Web Archive Engineer

1 other recent jobs
Created: August 13, 2013


Come join the digital library dream team at Stanford University Library as our new Web Archiving Engineer! We offer Silicon Valley competitive salaries, a beautiful campus with balmy weather and palm trees, and a team of fun and talented library programmers.

Web Archive Engineer - 60432

This position is double-posted at the 4P3 and 4P4 levels.
This is a four-year fixed-term position with the possibility of an extension.

Job Objective:

Stanford University Libraries (SUL) is seeking a talented software engineer to support the Web Archiving Service. This is a four year fixed-term position with the possibility of an extension.

The position is a key element in the implementation and ongoing support of SUL's Web Archiving Service.

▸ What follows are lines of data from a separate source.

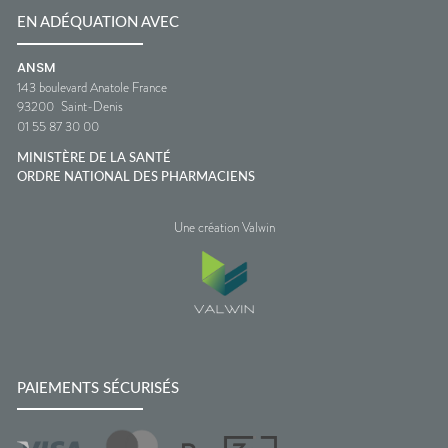
EN ADÉQUATION AVEC
ANSM
143 boulevard Anatole France
93200
Saint-Denis
01 55 87 30 00
MINISTÈRE DE LA SANTÉ
ORDRE NATIONAL DES PHARMACIENS
Une création Valwin
PAIEMENTS SÉCURISÉS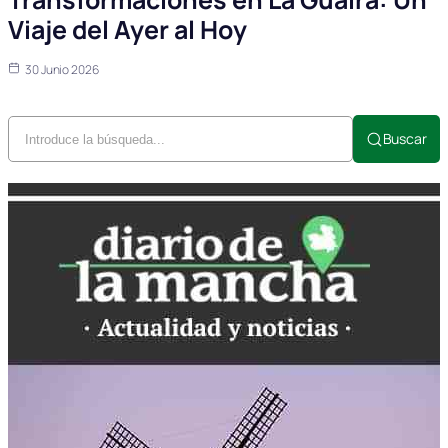
Viaje del Ayer al Hoy
30 Junio 2026
Buscar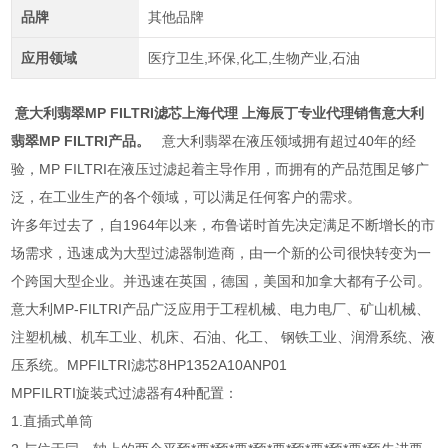
品牌
其他品牌
应用领域
医疗卫生,环保,化工,生物产业,石油
意大利翡翠MP FILTRI滤芯上海代理 上海辰丁专业代理销售意大利
翡翠MP FILTRI产品。
意大利翡翠在液压领域拥有超过40年的经
验，MP FILTRI在液压过滤起着主导作用，而拥有的产品范围足够广
泛，在工业生产的各个领域，可以满足任何客户的需求。
许多年过去了，自1964年以来，布鲁诺时首先决定满足不断增长的市
场需求，迅速成为大型过滤器制造商，由一个新的公司很快转变为一
个跨国大型企业。并迅速在英国，德国，美国和加拿大都有子公司。
意大利MP-FILTRI产品广泛应用于工程机械、电力电厂、矿山机械、
注塑机械、机车工业、机床、石油、化工、 钢铁工业、润滑系统、液
压系统。MPFILTRI滤芯8HP1352A10ANP01
MPFILRTI旋装式过滤器有4种配置：
1.直插式单筒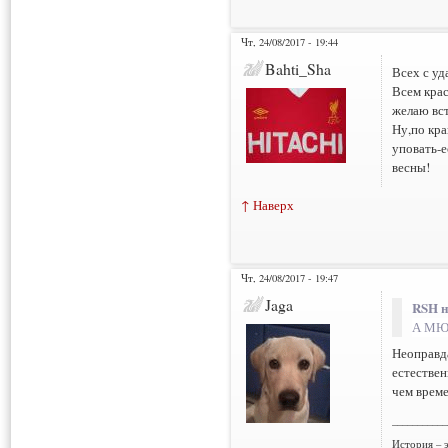
Чт, 24/08/2017 - 19:44
Bahti_Sha
Всех с у
Всем кра
желаю вст
Ну,по кра
уповать-е
весны!
↑ Наверх
Чт, 24/08/2017 - 19:47
Jaga
RSH н
А МЮ,
Неоправд
естествен
чем време
___________
История – э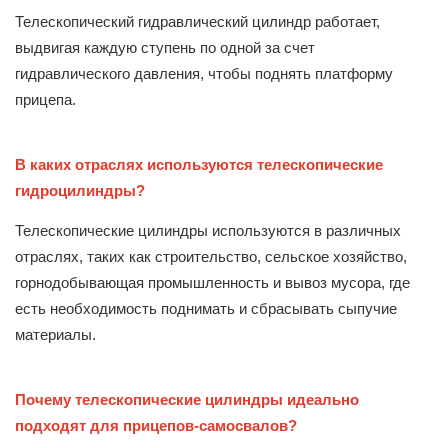
Телескопический гидравлический цилиндр работает,
выдвигая каждую ступень по одной за счет
гидравлического давления, чтобы поднять платформу
прицепа.
В каких отраслях используются телескопические
гидроцилиндры?
Телескопические цилиндры используются в различных
отраслях, таких как строительство, сельское хозяйство,
горнодобывающая промышленность и вывоз мусора, где
есть необходимость поднимать и сбрасывать сыпучие
материалы.
Почему телескопические цилиндры идеально
подходят для прицепов-самосвалов?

The Service will enable the archiving of web content into the Stanford Digital Repository (SDR) on behalf of Stanford librarians, faculty, and researchers and in support of the University's needs for research, teaching, library collection building, and regulatory compliance.

The Web Archiving Engineer will primarily develop and maintain software to facilitate web archiving workflows and use cases: harvesting, data management, quality assurance, discovery, indexing, access and analysis. This will entail deployment, local optimization and possible enhancement of community-developed open source web archiving tools and best practices.

Reporting to the Manager for Application Development and working closely with the Web Archiving Service Manager, the successful candidate will be responsible for developing, configuring and/or managing web archiving systems and related digital library components; pioneering tools and techniques for the collection, replay and preservation of the next generation of web technologies; troubleshooting and resolving technical issues related to Service operation; and streamlining the processing of archived web content through the entire lifecycle.

Primary Responsibilities:

Systems Analysis, Architecture Design, Implementation and Administration (50%)
Provide technical analysis and software engineering support for web archiving and related digital preservation activities at SUL. Install, configure and manage Heritrix, Wayback Machine and other components necessary to build an end-to-end service. Streamline the ingest of harvested and other target content and associated metadata into repository, discovery and access environments.

Operational Support (25%)
Collaborate with the Web Archiving Service Manager to troubleshoot and resolve technical issues affecting harvest, replay and web archiving workflows. Generate Wayback Machine and Lucene indexes to enable web archive replay, full-text searching and metadata analysis.

Harvest Engineering (15%)
Develop tools and techniques to enable archival capture and replay of rich media, streaming content, social media as well as traditional web page content. Administer web crawls to maximize data capture quality and efficient use of limited resources.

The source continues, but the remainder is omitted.